William E. Haast dead at 100

Many of you probably haven’t heard of Bill Haast. He founded and ran the Miami Serpemntarium for many years. He kept a variety of extremely poisonous snakes, and “milked” them regularly to extract the venom. the venom was used for making antivenin, remedies against the venom. He also injected the venom into his own blood to create a resistance against the venom. His blood has been transfused to snakebite victims to save their lives. I don’t know anyone else who has done this.
We visited the Serpentarium back in the 1960s. Haast had the snakes in tanks, on display, and you could watch him “charm” a snake, grasp it behind the neck, and “milk” it into a latex-topped flask to extract the venom.
Even more amazing, he would bring out a King Cobra onto the lawn and go through the entire performance right out there in the open. There was absolutely no barrier between him with his cobra and the watching spectators. There is absolutely no way they’d let anyone get away with that sort of thing today – the insurance premiums would be through the roof.
After watching a show, I statrted writing to Haast. I was a kid from new Jersey who caught very non-poisonous garter snakes in the nearby fields, but he took the time out to reply, which impressed me deeply.
The Serpentatrium continued in business for many years, but I understand they stopped having visitors and the shows (maybe those inurance premiums started inching up. Or maybe the money it brought in wasn’t worth the time and effort expended). I believe it continued as a research institution and venom source for many years before Haast closed it in 1984. He went to Utah for a few years, but re-established the Serpentarium in Florida again later.
http://en.wikipedia.org/wiki/Bill_Haast

http://www.nytimes.com/2011/06/18/us/18haast.html?src=me&ref=us

Thanks for posting this. I live in South Florida, and saw the headline on my local newspaper. But said paper really frustrates me with their headlines and writing style, so I didn’t bother reading it. I couldn’t imagine that it was interesting.

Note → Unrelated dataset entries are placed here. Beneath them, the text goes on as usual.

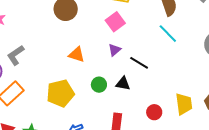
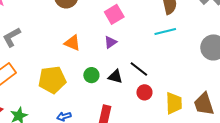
cyan line: (168, 34) -> (165, 32), turned -65
black line: (139, 63) -> (139, 69), moved
red circle: (154, 112) -> (144, 92), moved

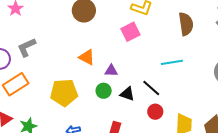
cyan line: (165, 32) -> (172, 62), moved
purple triangle: (110, 42) -> (111, 71), moved, turned 32

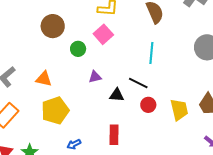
orange triangle: (87, 57) -> (44, 79), moved
cyan line: (172, 62) -> (151, 53), turned -60
green circle: (104, 91) -> (78, 49), moved

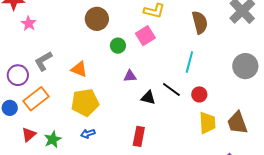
red circle: (148, 105) -> (199, 94), moved
blue arrow: (74, 144) -> (88, 134), moved

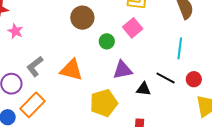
orange triangle: (79, 69) -> (71, 70), size x1.4
purple triangle: (130, 76) -> (123, 70), size x1.5
yellow pentagon: (85, 102) -> (104, 103), moved

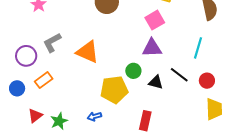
green circle: (107, 41) -> (133, 71), moved
purple triangle: (123, 70) -> (152, 48), moved
orange rectangle: (32, 105) -> (44, 80), size x0.7

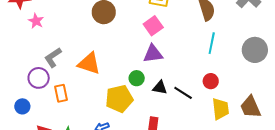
cyan line: (198, 48) -> (212, 43), moved
purple circle: (26, 56) -> (39, 78), moved
black line: (179, 75) -> (183, 93), moved
orange rectangle: (44, 80) -> (61, 93), moved, turned -60

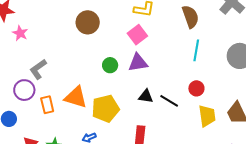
orange triangle: (89, 64) -> (76, 97), moved
green circle: (137, 78) -> (110, 65), moved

I read your version though, and liked it.
-D/a

I saw him on TV a few times. Saved a lot of lives that man did.

Though in a different league,Ram Chandra devoted a lot of his life to snakes and particularly the taipan.

I don’t know how they could do it.

Maybe getting all those snakebites kept him healthy!
I saw a TV show about him once-his arms seemed covered in bite scars.

From the Wikipedia page:

On the other hand:

What an interesting man.
Thanks for posting this.

Sounds like an interesting guy. And if you spend your entire life handling poisonous snakes, live to be 100 and die peacefully, you’re obviously good at your job.

Like those chainmail antishark bite suits.
Seems to me that such gloves/gauntlets would eliminate the danger of a fatal bite.
As for people who keep poisonous snakes as pets-what the heck is that about?

A couple of years ago, I saw one of the Jack Hannah “Animal Adventure” programs where he visited Bill Haast in Florida. At that time I think Hasst was in his late eighties and in good health. Jack Hanna asked Haast if he though the snake venom was good for his health, but at the time Hasst said he wasn’t going to make any claims unless he lived to be 100. After the show I checked to see how long Haast had actually lived after the program was recoded, and was impressed to find out at the time he was still alive. I just wish there had been some kind of announcement when he finally did reach 100.

So is it possible that small doses of snake venom kept his immune system in good shape? There is a widespread belief in eastern europe, that bee stings keep arthritis symptoms at bay…something similar?

What a snake in the grass! The good kind! Thanks for posting this.